The man justified, among other arguments, that conservatives admit that some people, based on religious criteria, are photographed with their heads covered, thus exemplifying the treatment reserved for Catholic nuns. The Institute of Registers and Notaries (IRN) denied the request.
Under the pretext of being discriminated against because of his “religious belief”, the man filed a complaint with the “Yellow Book”, intended for the public sector, and the Advisory Council was also called to comment on the case.

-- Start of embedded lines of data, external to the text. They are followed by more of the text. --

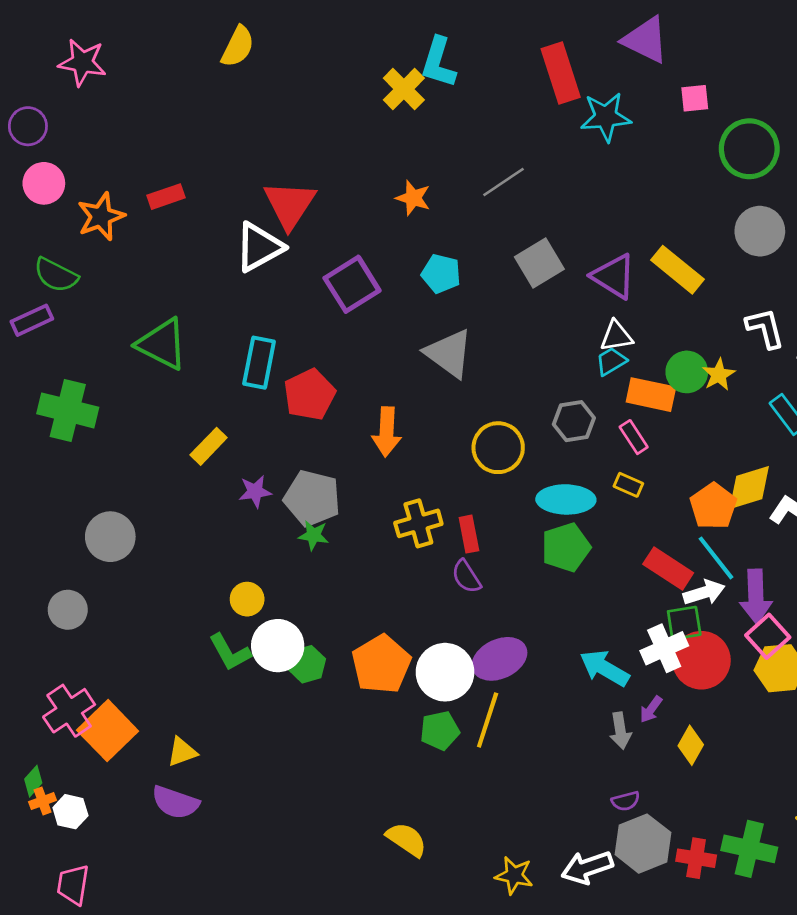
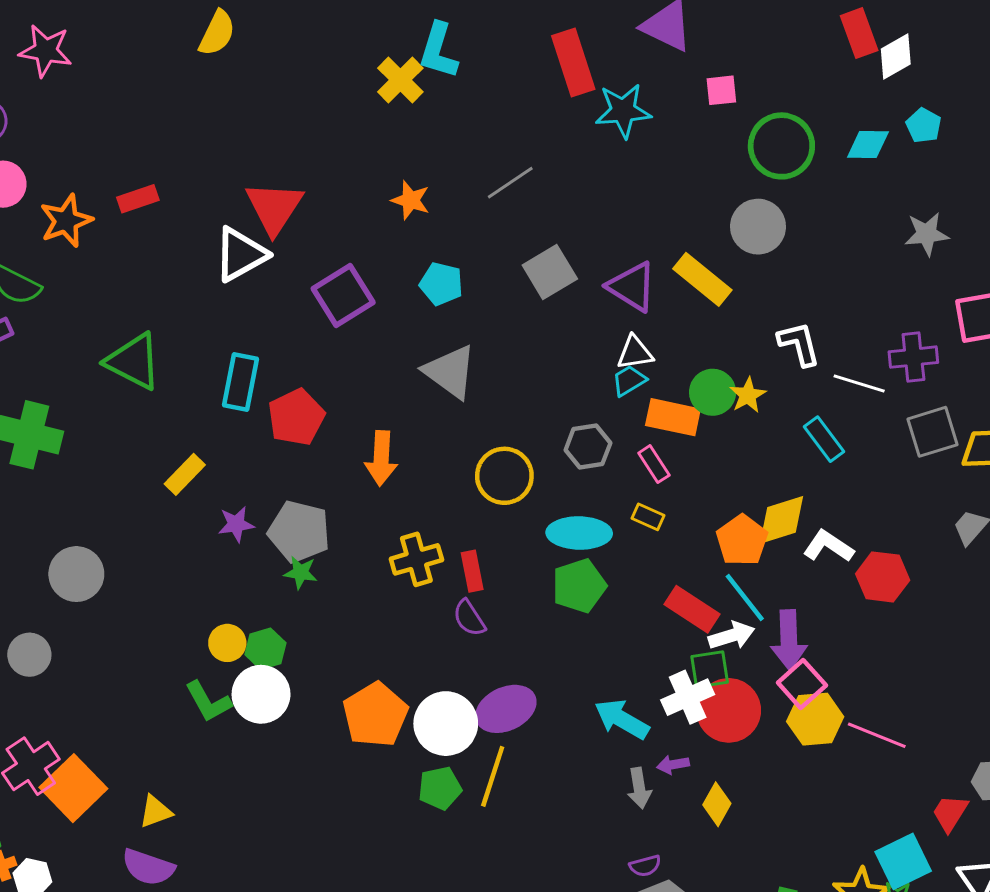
gray circle: (760, 231) -> (758, 227), moved
green hexagon: (307, 664) -> (265, 649), moved
purple arrow: (651, 709) -> (673, 765), turned 44

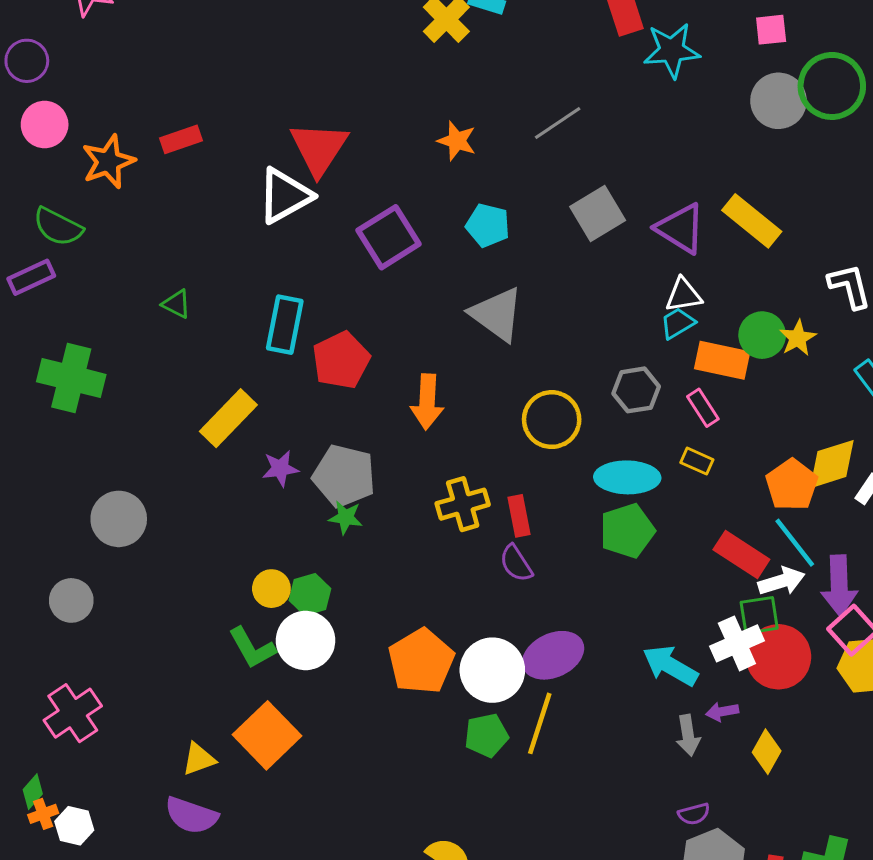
gray circle: (758, 227) -> (778, 101), moved
green triangle: (133, 361) -> (177, 304), size x0.5
yellow rectangle: (185, 474) -> (228, 418), size x1.4
orange square: (73, 788) -> (267, 735), moved

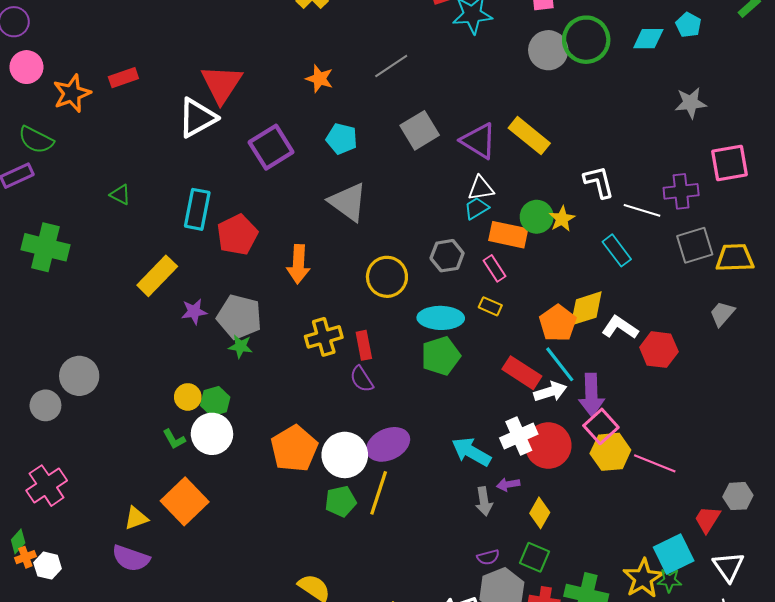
gray circle: (119, 519) -> (79, 376), moved
green square: (759, 615) -> (535, 557), moved, turned 32
green L-shape: (252, 648) -> (174, 439), size x0.7

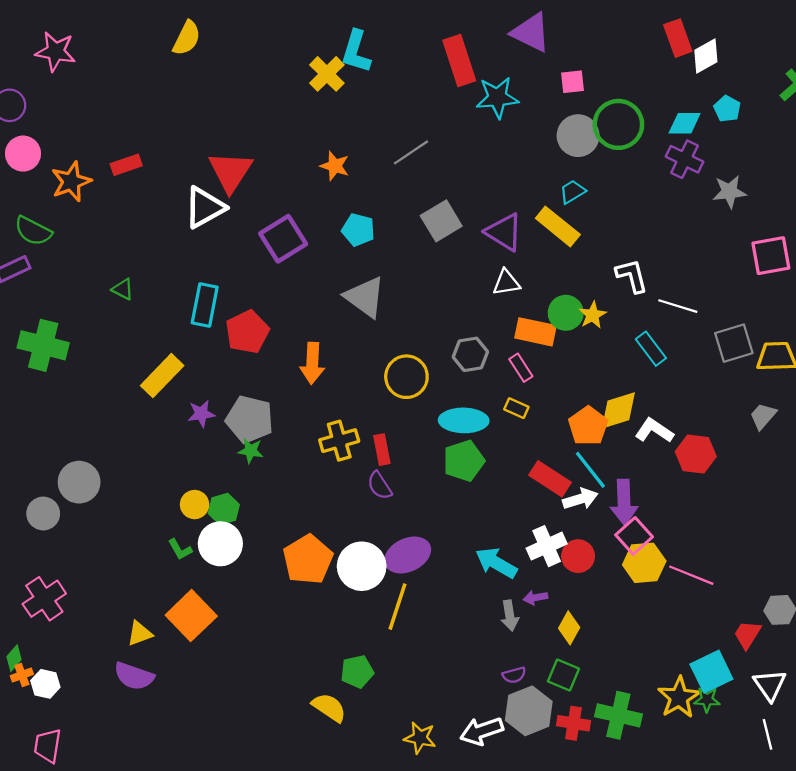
purple cross: (681, 191) -> (685, 159), moved, turned 32
cyan trapezoid: (477, 208) -> (572, 192), moved
red circle: (548, 445) -> (578, 556), size x0.7
green pentagon: (341, 501) -> (357, 672), moved

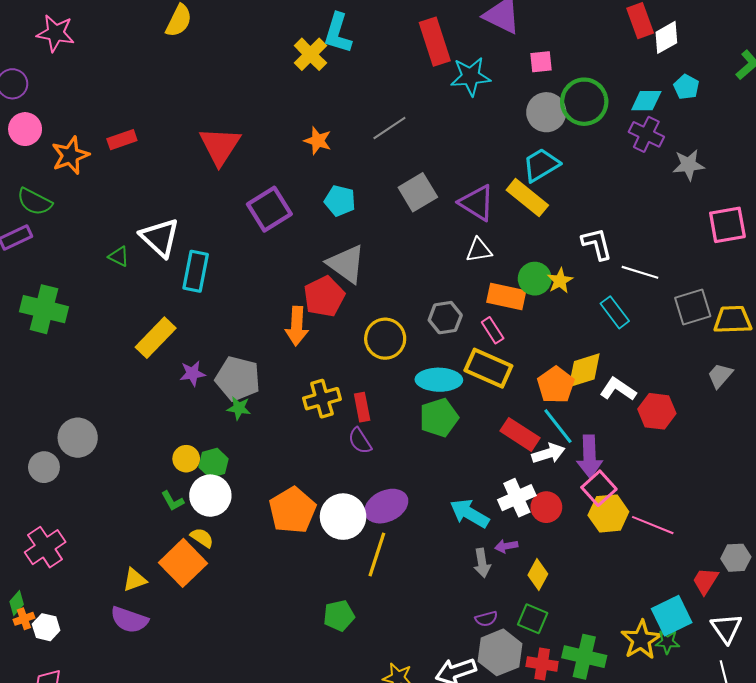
cyan trapezoid: (572, 192) -> (541, 165), size x1.5
white triangle: (205, 207) -> (160, 238), moved, turned -48
red pentagon: (247, 332) -> (324, 297), moved
yellow rectangle: (516, 408) -> (488, 368), size x2.0
yellow semicircle: (329, 707) -> (202, 538), moved, size x0.7

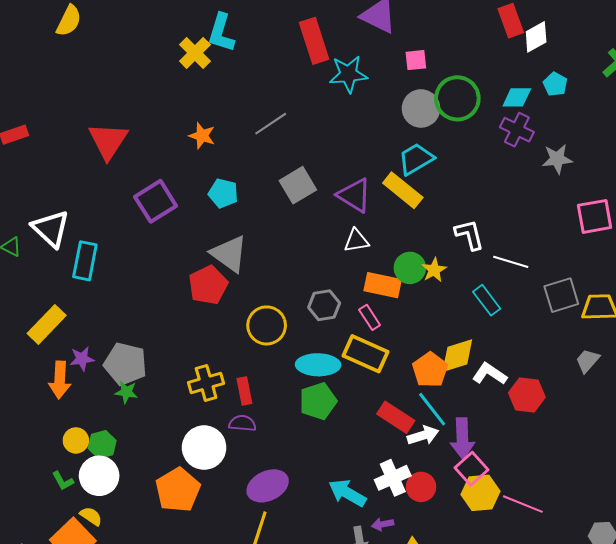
orange arrow: (297, 326) -> (60, 380), moved
purple semicircle: (360, 441) -> (242, 423), turned 128
white circle: (343, 517) -> (204, 448), moved

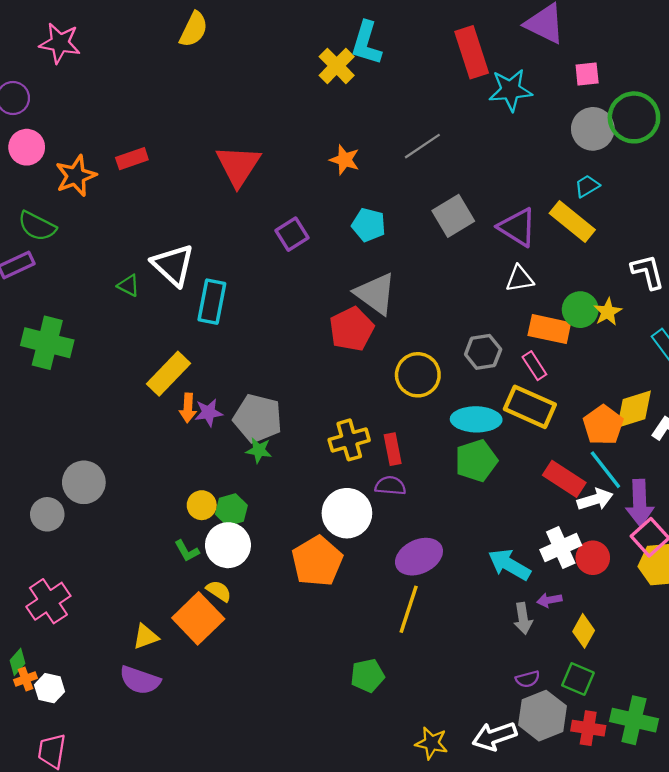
cyan trapezoid: (416, 159) -> (587, 186), size x0.6
purple square: (156, 201) -> (292, 234), size x0.7
orange arrow: (60, 380) -> (188, 408), moved, size x0.7

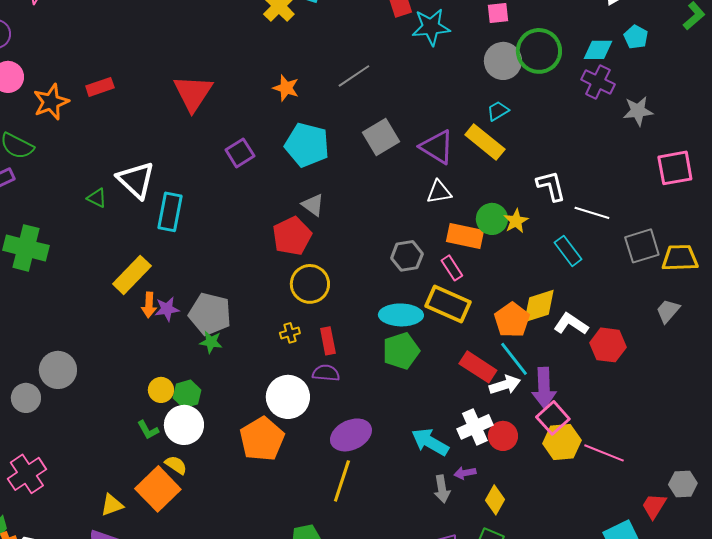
cyan pentagon: (369, 225) -> (307, 145), size x1.5
gray triangle: (376, 294) -> (313, 205), size x0.6
yellow circle: (418, 375) -> (310, 284), moved
yellow cross: (349, 440) -> (290, 333), size x0.6

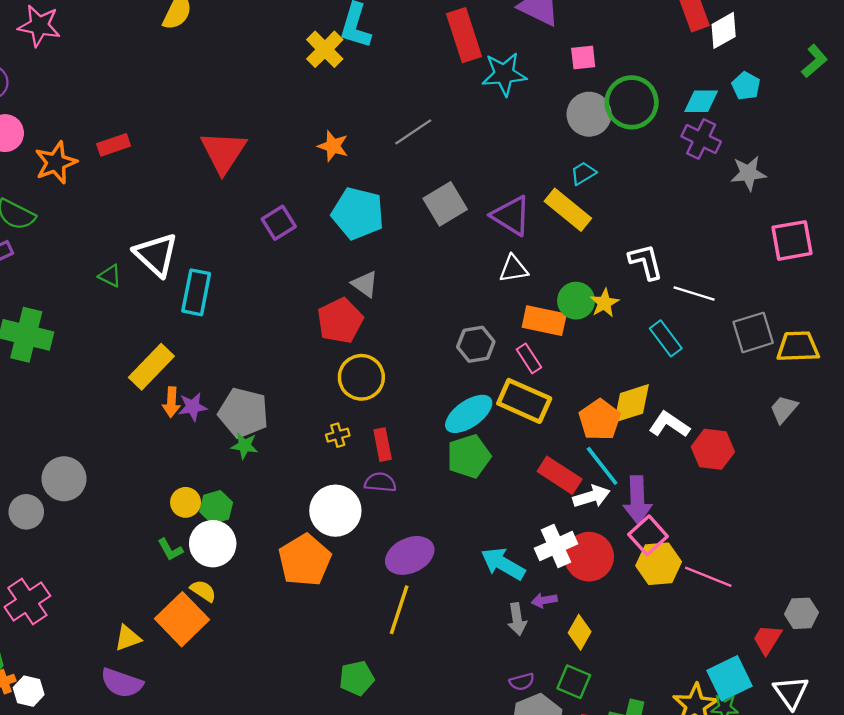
cyan ellipse: (401, 315) -> (469, 414), turned -36
red circle: (503, 436) -> (589, 557), size x1.4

In the 15-page opinion, approved on May 5 this year and to which JN had access, that organ certifies the existence of the movement, also known as the “Church of the Flying Spaghetti Monster”. However, he refuses that this is a “true religion”. This would have been one of the difficulties of the Executive Council: “identifying the existence of a religion to be framed” to legitimize the cover of the tool.
“Pastafarianism does not seem to have enough seriousness and coherence to deserve, as such, to be constitutionally protected”, we read in the IRN document which also mentions that the use of the drying rack to cover the garment appears mainly claimed “at times” specific , as a way for members to “mark” membership in the Church “, but” not corresponding to the usual and repeated way in which their members, or a significant part of them, define themselves in public space “.
Founded by Bobby Henderson in 2005, the movement emerged as a protest against the Kansas School Board’s decision to introduce the teaching of a variant of creationism in schools in that state as an alternative to Darwin’s theory of evolution. Henderson also said that creationism would be as plausible as the idea that there is a flying spaghetti monster, thus becoming the drainer into a religious symbol.